31 de julho de 2025
Justiça

Trio é condenado por “golpe do amor” contra moradora de Alagoas

Vítima perdeu mais de R$ 8 mil ao acreditar em romance virtual com homem que dizia morar nos EUA

Por Redação
Publicado em
Trio é condenado por “golpe do amor” contra moradora de Alagoas - Foto: Reprodução

A Justiça de Alagoas condenou três pessoas por aplicar o chamado “golpe do amor” — esquema conhecido também como romance scam — contra uma moradora de Capela. Os réus terão de pagar R$ 8.450 por danos materiais e R$ 20 mil por danos morais à vítima, conforme decisão do juiz André Luis Parizio Maia Paiva.

Como aconteceu o golpe

O caso começou em dezembro de 2023, quando a vítima passou a conversar por aplicativo com um homem que afirmava residir nos Estados Unidos.
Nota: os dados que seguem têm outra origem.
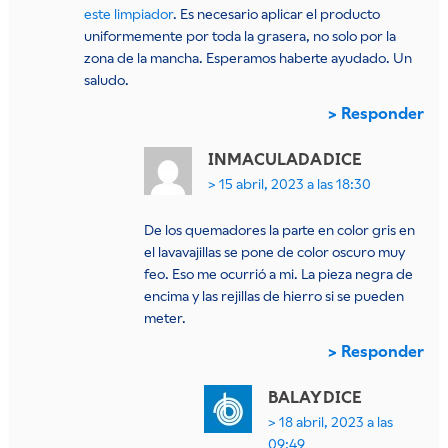
este limpiador
. Es necesario aplicar el producto
uniformemente por toda la grasera, no solo por la
zona de la mancha. Esperamos haberte ayudado. Un
saludo.
Responder
INMACULADA
DICE
15 abril, 2023 a las 18:30
De los quemadores la parte en color gris en
el lavavajillas se pone de color oscuro muy
feo. Eso me ocurrió a mi. La pieza negra de
encima y las rejillas de hierro si se pueden
meter.
Responder
BALAY
DICE
18 abril, 2023 a las
09:49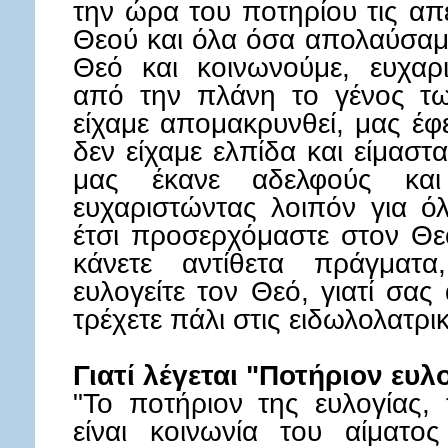
την ώρα του ποτηρίου τις απ
Θεού και όλα όσα απολαύσαμ
Θεό και κοινωνούμε, ευχαρι
από την πλάνη το γένος τω
είχαμε απομακρυνθεί, μας έφ
δεν είχαμε ελπίδα και είμασ
μας έκανε αδελφούς και
ευχαριστώντας λοιπόν για ό
έτσι προσερχόμαστε στον Θεό
κάνετε αντίθετα πράγματα
ευλογείτε τον Θεό, γιατί σα
τρέχετε πάλι στις ειδωλολατρι
Γιατί λέγεται "Ποτήριον ευλ
"Το ποτήριον της ευλογίας,
είναι κοινωνία του αίματο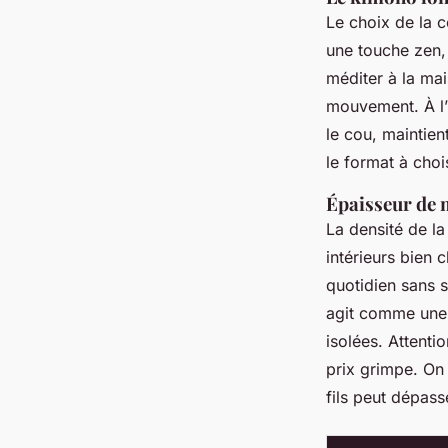
Le choix de la c
une touche zen, 
méditer à la mai
mouvement. À l’
le cou, maintien
le format à choi
Épaisseur de ma
La densité de la
intérieurs bien 
quotidien sans 
agit comme une 
isolées. Attentio
prix grimpe. On 
fils peut dépass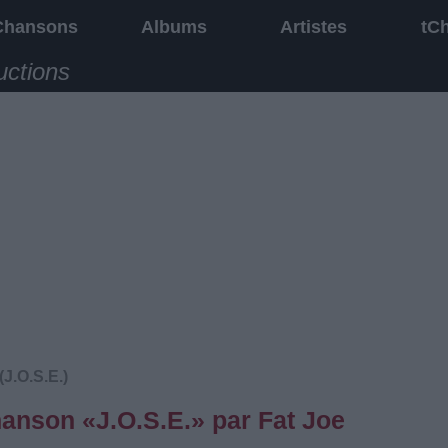
Chansons
Albums
Artistes
tC
uctions
(J.O.S.E.)
hanson «J.O.S.E.» par Fat Joe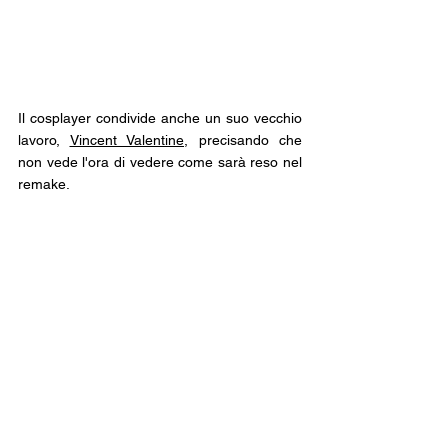
Il cosplayer condivide anche un suo vecchio 
lavoro, 
Vincent Valentine
, precisando che 
non vede l'ora di vedere come sarà reso nel 
remake.
In effetti, la maggior parte della nostra 
curiosità verso la seconda parte del remake 
è proprio vedere l'aspetto di personaggi e 
luoghi a distanza di così tanti anni 
dall'originale, dove la maggior parte del 
nostro lavoro era fatto dalla nostra 
immaginazione.
Curiosità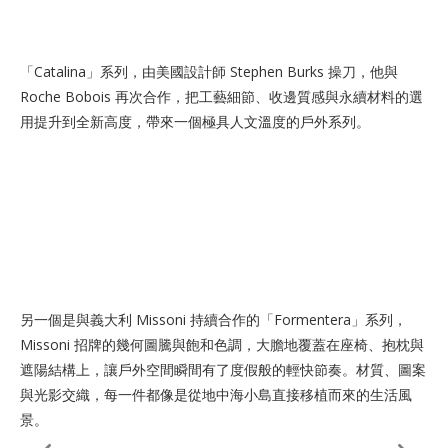
「Catalina」系列，由美國設計師 Stephen Burks 操刀，他與
Roche Bobois 再次合作，把工藝細節、收邊質感與永續材料的選
用提升到全新高度，帶來一個極具人文溫度的戶外系列。
另一個是與義大利 Missoni 持續合作的「Formentera」系列，
Missoni 招牌的幾何圖騰與飽和色調，大膽地覆蓋在座椅、抱枕與
遮陽結構上，讓戶外空間瞬間有了度假般的輕快節奏。材質、圖案
與光影交織，每一件都像是從地中海小島直接移植而來的生活風
景。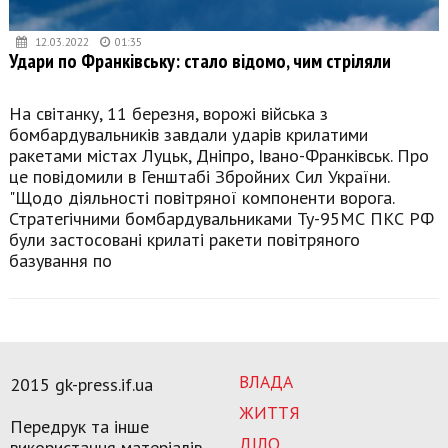
12.03.2022
01:35
Удари по Франківську: стало відомо, чим стріляли
На світанку, 11 березня, ворожі війська з
бомбардувальників завдали ударів крилатими
ракетами містах Луцьк, Дніпро, Івано-Франківськ. Про
це повідомили в Генштабі Збройних Сил України.
"Щодо діяльності повітряної компоненти ворога.
Стратегічними бомбардувальниками Ту-95МС ПКС РФ
були застосовані крилаті ракети повітряного
базування по
ВЛАДА
2015 gk-press.if.ua
ЖИТТЯ
Передрук та інше
ДІЛО
використання матеріалів,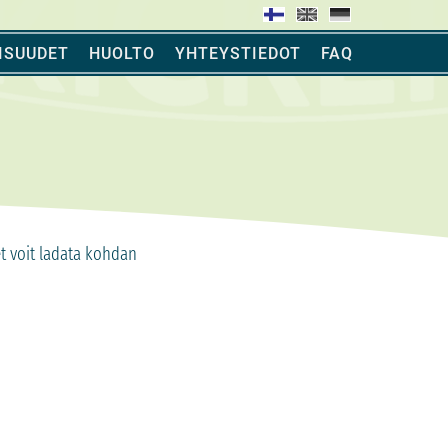
ISUUDET
HUOLTO
YHTEYSTIEDOT
FAQ
et voit ladata kohdan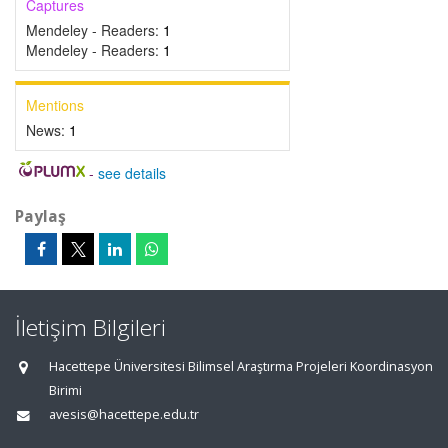
Captures
Mendeley - Readers:
1
Mendeley - Readers:
1
Mentions
News:
1
-
see details
Paylaş
İletişim Bilgileri
Hacettepe Üniversitesi Bilimsel Araştırma Projeleri Koordinasyon
Birimi
avesis@hacettepe.edu.tr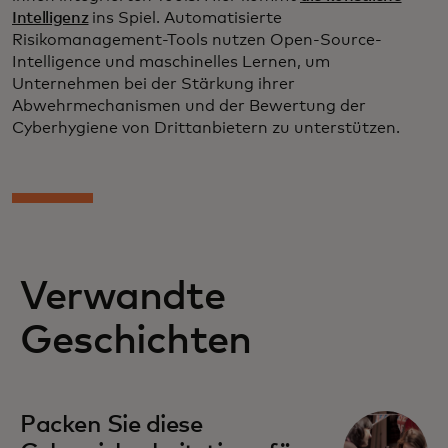
Intelligenz
ins Spiel. Automatisierte
Risikomanagement-Tools nutzen Open-Source-
Intelligence und maschinelles Lernen, um
Unternehmen bei der Stärkung ihrer
Abwehrmechanismen und der Bewertung der
Cyberhygiene von Drittanbietern zu unterstützen.
Verwandte
Geschichten
Packen Sie diese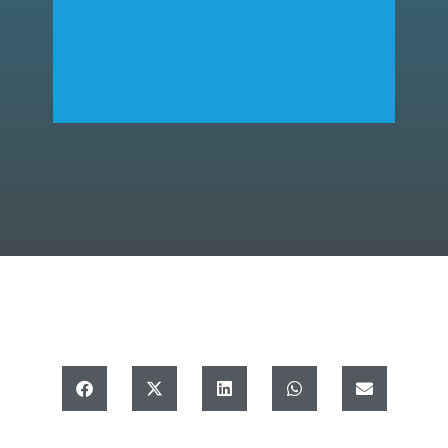
linea con le indicazioni di AGID
tutti accessibili dal sito istituzionale dell’Ente e in
ADS ha realizzato una serie completa di portali,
Ele prometeu se mudar para o Brasil e chegou a propor casamento, fazendo com que a vítima acreditasse no relacionamento.

Depois de cerca de um mês, o falso namorado informou que enviaria um presente com dólares e, em seguida, surgiu um suposto funcionário da alfândega exigindo R$ 3.950 para liberar a mercadoria. A vítima realizou o pagamento via PIX. No dia seguinte, o grupo solicitou mais R$ 4.500 para transporte da encomenda, valor que precisou ser pago com empréstimo. No total, o prejuízo chegou a R$ 8.450.

Os criminosos ainda tentaram exigir R$ 18.500 adicionais, quando a vítima finalmente desconfiou e procurou a polícia.

Réus identificados e condenação

A investigação apontou Henrique Marinato de Oliveira como um dos envolvidos, condenado junto com Kholeka Mavies Botha e Ikpindi Dermane.

Uma das rés afirmou que apenas havia emprestado sua conta bancária e não tinha ciência do golpe. O juiz rejeitou essa versão, destacando que o titular de conta é responsável pelo uso dela, e que a existência de várias contas levantava dúvidas sobre a alegação.

Justiça reconhece manipulação emocional

Na sentença, o magistrado destacou que os réus criaram um relacionamento fictício e manipularam a vítima emocionalmente para obter dinheiro, aproveitando-se da vulnerabilidade dela. O esquema foi considerado “engenhoso” e planejado de forma conjunta.

Os valores bloqueados nas contas dos réus serão usados para indenizar a vítima. Tanto os danos materiais quanto os morais terão correção pelo INPC e juros de 1% ao mês.